A trial over a charge for marijuana possession took place in Alaska in 2003, where the defendant argued that he had a constitutional right to possess marijuana despite laws in place–Noy v. State.
David Noy was arrested for smoking marijuana at a barbecue at his North Pole home after police smelled marijuana and investigated. Noy’s home was found to contain several ounces of marijuana as well as 5 immature plants, but no scales or other evidence of commercial conduct. Noy was prosecuted and convicted of marijuana possession under a 1990 statute criminalizing any amount of marijuana.
Noy appealed the decision, and in Noy v. State (2003) Noy’s counsel argued that Noy’s actions were protected by the privacy provision of the Alaskan constitution. The court agreed: according to the state constitution, Alaskan citizens have a right to possess less than four ounces of marijuana in their home for personal use.
The court found that statue AS 11.71.060(a)(1), which made illegal using, displaying, or possessing any amount of marijuana, criminalized conduct that the Alaska Supreme Court had declared protected under article I, section 22 of the Alaska constitution. This finding was based in main upon an amendment to the state constitution made in 1972.
The amendment states, “The right of the people to privacy is recognized and shall not be infringed. The legislature shall implement this section.” (Article I, section 22).
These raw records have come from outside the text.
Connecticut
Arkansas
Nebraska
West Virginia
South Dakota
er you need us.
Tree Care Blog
In Ravin v. State (1975), the constitution was found to protect possession and ingestion of marijuana for personal use in one’s home in a purely personal, non-commercial context. In Ravin, the privacy protection extended to marijuana could only be overturned if the state could show that the intrusion into people’s privacy bore “a close and substantial relationship to a legitimate government interest,” i.e. public health or welfare would suffer without prohibition of private possession of marijuana. The court found that in Ravin such an interest had been demonstrated in the case of drivers, youth, buyers and sellers, and use in public places, but not for adults in general.
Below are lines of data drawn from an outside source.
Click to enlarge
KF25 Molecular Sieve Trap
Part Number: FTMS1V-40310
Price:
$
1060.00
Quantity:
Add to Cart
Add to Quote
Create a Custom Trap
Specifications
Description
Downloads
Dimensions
In 1982, the Alaskan legislature changed the law dealing with marijuana from Title 17 to Title 11 and dropped the civil fine for possession for personal use in a non-public place, alligning the law with Ravin. In 1990, however, Alaskan voters approved a ballot (citing variously as 51 and 55% majority) that amended AS 11.71 subsections and made possession illegal. Noy was charged under this 1990 law.
To decide Noy, the court sought to answer if the law under which Noy was charged was unconstitutional, in which case it would be void.
Important to the courts decision was the process by which Statute 11.71 was enacted: the ballot. The court sought to answer whether Alaskans can enact legislation by ballot. The court found that Alaskans could, according to Article XII sec. 11 of the Alaska constitution, which reads that through the ballot Alaskans may exercise “the law-making powers assigned to the legislature” (subject to the limitations in Article XI), but, just like legislative action, the initiative process must not violate the constitution. Statute 11.71 did violate the constitution in part, and so, the court found, the statute must be limited to preserve its constitutionality. The statute was to return to its pre-1990 version in order to conform to the constitution.
Therefore, the court found that marijuana possession by adults in their home for personal use (as in Ravin) remained constitutional, entitling Noy to a new trial. The original conviction was reversed and Noy was granted a new trial, wherein he could possibly be re-convicted if he was found to possess more than four ounces of marijuana (the amount not protected by the constitution).